### DATA UNDER STUDY:
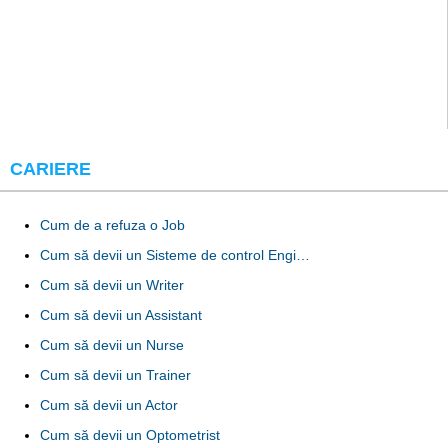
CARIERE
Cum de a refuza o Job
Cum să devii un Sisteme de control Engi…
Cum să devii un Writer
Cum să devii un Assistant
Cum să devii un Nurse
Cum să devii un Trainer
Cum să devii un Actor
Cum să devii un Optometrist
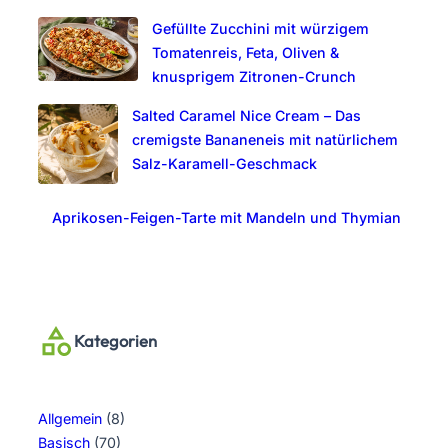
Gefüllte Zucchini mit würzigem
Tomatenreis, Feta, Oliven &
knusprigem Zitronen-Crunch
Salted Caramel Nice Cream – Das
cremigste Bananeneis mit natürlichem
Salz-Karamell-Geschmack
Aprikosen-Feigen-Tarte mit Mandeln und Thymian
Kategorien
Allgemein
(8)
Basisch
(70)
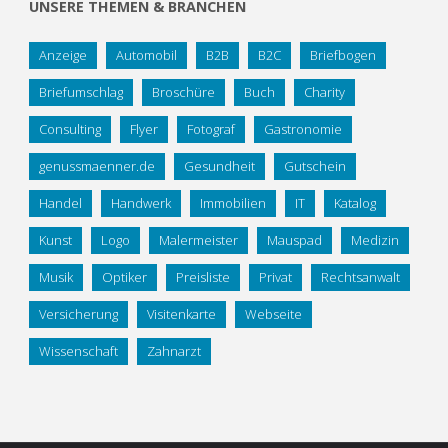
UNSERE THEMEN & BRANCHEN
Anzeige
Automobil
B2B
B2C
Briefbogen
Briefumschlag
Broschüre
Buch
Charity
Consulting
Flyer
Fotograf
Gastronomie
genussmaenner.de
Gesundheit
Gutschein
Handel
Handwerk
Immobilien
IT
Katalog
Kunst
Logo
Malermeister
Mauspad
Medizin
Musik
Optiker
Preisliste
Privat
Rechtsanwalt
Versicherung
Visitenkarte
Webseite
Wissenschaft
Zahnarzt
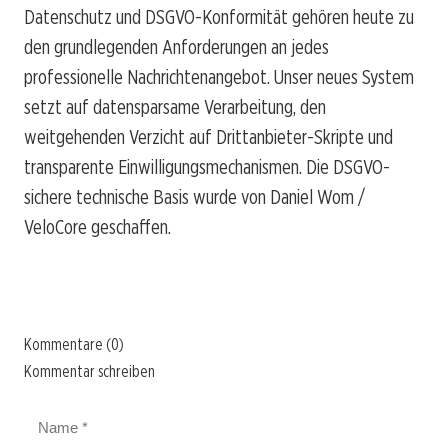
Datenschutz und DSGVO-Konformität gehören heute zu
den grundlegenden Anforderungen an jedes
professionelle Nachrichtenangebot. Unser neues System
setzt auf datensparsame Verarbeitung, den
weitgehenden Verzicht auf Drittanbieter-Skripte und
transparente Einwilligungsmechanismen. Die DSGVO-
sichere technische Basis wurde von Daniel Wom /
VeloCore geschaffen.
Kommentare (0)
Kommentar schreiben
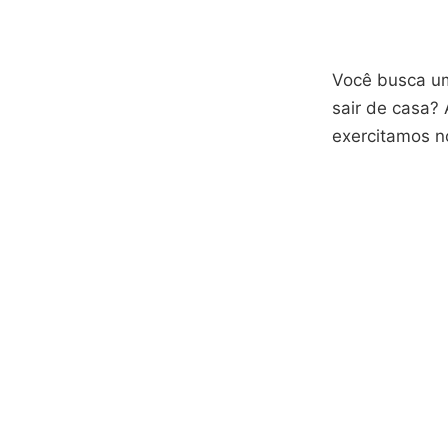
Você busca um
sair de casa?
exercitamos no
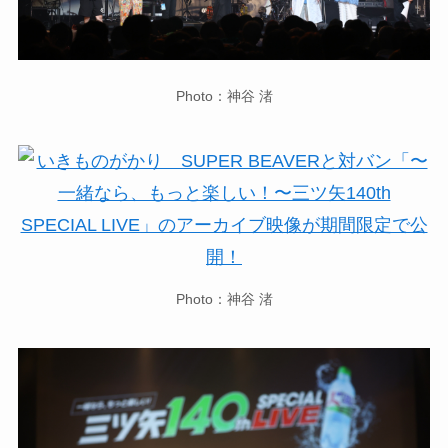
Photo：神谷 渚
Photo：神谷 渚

---

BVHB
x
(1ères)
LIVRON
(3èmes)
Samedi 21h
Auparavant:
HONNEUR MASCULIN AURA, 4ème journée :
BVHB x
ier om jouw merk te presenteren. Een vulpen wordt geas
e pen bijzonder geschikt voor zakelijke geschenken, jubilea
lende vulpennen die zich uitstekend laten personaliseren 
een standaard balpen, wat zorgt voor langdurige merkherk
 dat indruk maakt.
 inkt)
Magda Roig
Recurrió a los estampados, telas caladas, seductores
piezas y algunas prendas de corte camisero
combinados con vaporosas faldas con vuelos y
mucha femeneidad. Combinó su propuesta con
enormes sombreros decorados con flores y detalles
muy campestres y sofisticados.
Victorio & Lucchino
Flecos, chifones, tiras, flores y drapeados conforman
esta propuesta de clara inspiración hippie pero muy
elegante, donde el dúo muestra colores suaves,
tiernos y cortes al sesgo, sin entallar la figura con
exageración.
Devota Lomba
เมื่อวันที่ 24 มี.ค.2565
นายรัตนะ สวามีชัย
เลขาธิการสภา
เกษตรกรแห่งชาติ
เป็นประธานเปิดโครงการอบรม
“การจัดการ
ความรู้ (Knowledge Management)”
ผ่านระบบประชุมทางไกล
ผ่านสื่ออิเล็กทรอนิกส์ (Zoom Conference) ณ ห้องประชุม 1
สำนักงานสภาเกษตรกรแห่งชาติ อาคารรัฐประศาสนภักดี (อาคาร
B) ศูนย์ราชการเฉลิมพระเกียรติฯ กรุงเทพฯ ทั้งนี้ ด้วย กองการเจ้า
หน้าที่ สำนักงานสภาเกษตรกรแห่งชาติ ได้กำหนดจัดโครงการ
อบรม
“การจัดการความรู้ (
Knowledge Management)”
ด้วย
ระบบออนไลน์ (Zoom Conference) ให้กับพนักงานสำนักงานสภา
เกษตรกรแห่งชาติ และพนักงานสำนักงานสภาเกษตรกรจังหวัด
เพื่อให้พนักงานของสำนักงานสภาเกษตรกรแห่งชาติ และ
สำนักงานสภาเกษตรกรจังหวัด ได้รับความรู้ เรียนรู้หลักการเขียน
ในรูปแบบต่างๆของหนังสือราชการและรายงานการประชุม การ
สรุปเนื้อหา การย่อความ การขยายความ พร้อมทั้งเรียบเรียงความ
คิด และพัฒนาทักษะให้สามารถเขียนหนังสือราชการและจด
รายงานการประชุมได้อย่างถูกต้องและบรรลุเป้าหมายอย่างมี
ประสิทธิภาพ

### EXERCISE INSTRUCTIONS:
Lines with "Management": find them in the data and copy each one.

### REPLY TO THE EXERCISE:
ความรู้ (Knowledge Management)”
Knowledge Management)”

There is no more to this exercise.